This is the peace I’ve made: this is what I have to say. These are my own words.
Let’s call this an open letter to—well—anyone who’s gay and has to deal with family during the holidays.
I sent it to my family, and you can send it to yours. I call it
My Own Happiness.
Let’s just go right into it so there’s no misunderstandings anymore.
What you said was shortly after I had come out. We were in Grandma’s driveway and you said you disagreed with my “lifestyle” but you still loved me, because I’m your nephew.
That conversation has predicated any sort relationship that we’ve ever attempted to have.
For a time I was satisfied to give you the benefit of the doubt, but I can longer give you the benefit of the doubt.
For people to be in my life there can be no doubt.
This has only anything to do with the fact that I have wrestled with this solitary issue not only over the past month or so in deciding “what to do for Thanksgiving” but on and off for the majority of my adult life since that conversation in the driveway.

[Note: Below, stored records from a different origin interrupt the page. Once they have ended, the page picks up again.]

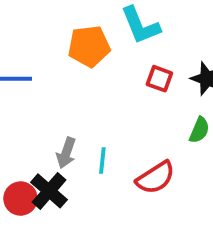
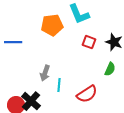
gray arrow: (66, 153) -> (45, 73), moved

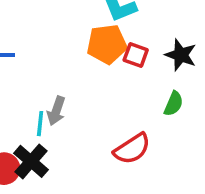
orange pentagon: (52, 25) -> (107, 44), moved
cyan line: (59, 85) -> (40, 124), moved

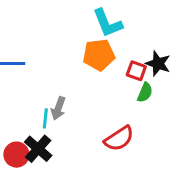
red square: (136, 55) -> (136, 71), moved
green semicircle: (174, 104) -> (145, 92), moved

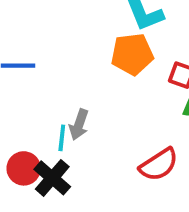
red circle: (16, 155) -> (24, 168), moved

You are now being called to task for something that deeply offends the character of my being.
I can’t really think of any other way to fully express my outrage and offence other than to just say that you need to change, because it’s impossible for me to. It’s as impossible for me to change who I am as it is for you to change who you are. I’m only asking you to reconcile your beliefs with that which is entirely factual.

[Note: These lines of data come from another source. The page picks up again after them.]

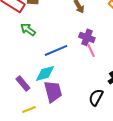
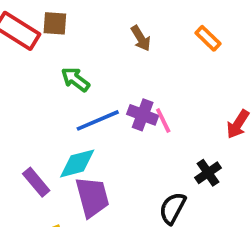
green arrow: (28, 29) -> (75, 79), moved
purple cross: (87, 37) -> (143, 115), moved

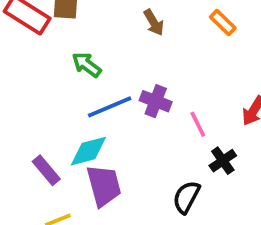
pink line: (163, 120) -> (198, 124), moved

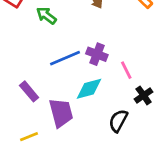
green arrow: (87, 65) -> (46, 16), moved
cyan diamond: (89, 151) -> (89, 89), moved
purple rectangle: (46, 170) -> (29, 91), moved

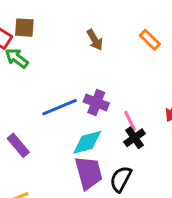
green arrow: (46, 16) -> (17, 58), moved
black cross: (144, 95) -> (135, 138), moved
purple trapezoid: (61, 113) -> (89, 173), moved

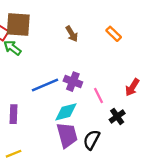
brown square: (24, 28) -> (18, 25), size x1.6
black cross: (135, 138) -> (117, 116), moved
purple rectangle: (18, 145) -> (14, 114), turned 42

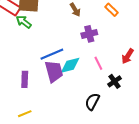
purple cross: (73, 82) -> (89, 34), moved, turned -35
cyan diamond: (66, 112) -> (70, 65), moved
purple trapezoid: (67, 135) -> (54, 71), moved

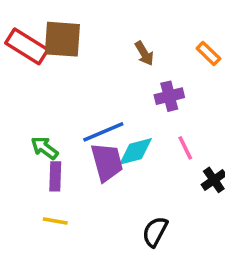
green arrow: (24, 22) -> (45, 148), moved
black semicircle: (92, 102) -> (155, 232), moved
yellow line: (25, 114) -> (55, 221), moved, turned 32

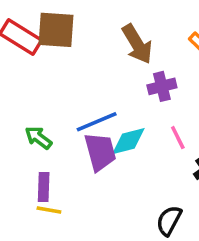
brown arrow: (144, 53) -> (137, 44), size x1.6
purple rectangle: (55, 176) -> (44, 187), moved
black semicircle: (155, 232) -> (169, 221), moved

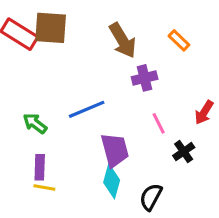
cyan diamond: (128, 141) -> (112, 181), moved, turned -60
purple trapezoid: (100, 152) -> (115, 150), moved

Don’t tell me that you love me but you don’t agree with my lifestyle. Don’t ever say that to me again. You said it once and you were wrong. You said it once and you’ve colored the form of our relationship with that phrase ever since.
Even tough you may have only said it once you have articulated it again and again when you can admit that it doesn’t go against your conscience or your convictions or your higher sensibilities to elect or agree with people who are personally responsible for and deeply against my own happiness.

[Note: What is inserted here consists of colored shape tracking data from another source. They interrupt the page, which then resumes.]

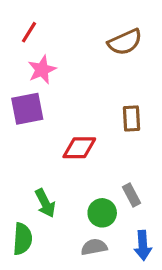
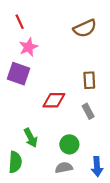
red line: (29, 32) -> (20, 22), turned -56
purple square: (27, 109) -> (19, 74), turned 30
gray rectangle: (131, 195) -> (88, 111), moved

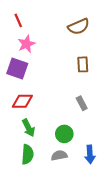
brown rectangle: (89, 80) -> (83, 64), moved
red diamond: (54, 100) -> (22, 101), moved
green semicircle: (15, 162) -> (27, 154), moved

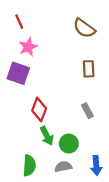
brown semicircle: (79, 27) -> (84, 28), turned 60
red diamond: (22, 101) -> (39, 109), moved, turned -70
green arrow: (28, 128) -> (47, 136), moved

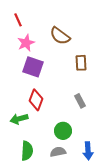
brown semicircle: (84, 28) -> (60, 36), moved
purple square: (18, 73) -> (33, 67), moved
green arrow: (47, 136) -> (19, 119), moved, turned 102

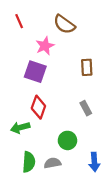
brown semicircle: (60, 36) -> (64, 24), moved
pink star: (26, 43) -> (45, 46), moved
gray semicircle: (58, 152) -> (52, 163), moved

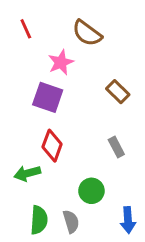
brown rectangle: (87, 67) -> (118, 92), turned -42
gray semicircle: (52, 163) -> (71, 221), turned 84

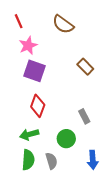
pink star: (61, 62) -> (28, 46), moved
gray rectangle: (116, 147) -> (84, 116), moved
green arrow: (27, 173) -> (29, 134), moved

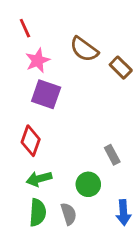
brown semicircle: (63, 24) -> (84, 49), moved
brown rectangle: (85, 67) -> (121, 68), moved
red diamond: (38, 106) -> (31, 141), moved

My own happiness hinges upon things that are against what you might call “conservative.” My own happiness hinges on the fact that you can have a husband who you can be concerned about his taxes being higher. My own happiness hinges upon the fact that your personal politics affords me no such luxury.
I live in a state and a country that is complicit in the perpetuation of my own misery. I don’t have a government that condones the very foundations of who I am as a person. I don’t have a government that believes in my own validity as a human being. It’s bigger than the both of us to hold you personally responsible for this situation, but it is neither selfish of me nor small of me to hold you personally responsible for being complacent about my own misery. It simply is not beyond me to call upon my loved ones to cease to not be outraged that the majority of the people who bother to vote have decided to vote against my own happiness.
Love to me calls upon us to fight for everyone’s own happiness.
I thought I gave up this fight long ago.
I thought I could be quiet about this.
I thought I could to bring people into my family who meant the most to me.
I thought this could be politics separate from personals. But I’ve realized that what is at stake is politics made personal.
If you vote for someone who opposes gay marriage you’re voting against me.
If the person you allow to be the President can stand up and say that one of the most important things of his administration is perpetuating my misery, then I cannot allow you to be my family.
If it’s true that you love me, then you can no longer condone a government or condone ideas which are in opposition to my own happiness.
I really don’t know any clearer way to say that. This wasn’t supposed to be this political of an issue, but the conservatives have made it an issue.
Myself and the “gay community” (to use the term that conservatives use to stereotype me and my friends and the people whom I love and care about), we all thought that this would be as in and out as the Civil Rights Movement was for African Americans–that this an open and shut case. That it’s as simple a thing to love another human being and to ask other human beings to recognize that, but what you’re saying is that it’s not so simple; what you’re saying is that you don’t agree with it.
For you to say that you don’t agree with the essential parts of my character is to say that you don’t love me.
For you not to be outraged that there are factions of our society who think that my love should be invalidated demonstrates not only a contempt for my relationships but a contempt for my character that I cannot forgive.
What I’m saying you need to do—for the sake of yourself and myself and for the sake of your conscience—is to reconcile what you heretofore believe to be true and ask yourself if the love you have for your husband and the children you have, etc. is any less than the family I might some day wish to have, and why that family somehow is less valid because it’s established on different terms than you might be used to.
I know in my heart that the love I feel for my significant others is the same love that you felt for your boyfriends and husbands and I don’t doubt your permanent love for my uncle or furthermore your daughter’s love for her husband, or anyone in my family’s desire to love—I’m saying that you have no right to invalidate my love for another human being.
If after consulting your conscience and your convictions you can endure your further complicity in my misery then I—frankly—have no more space for you in my life.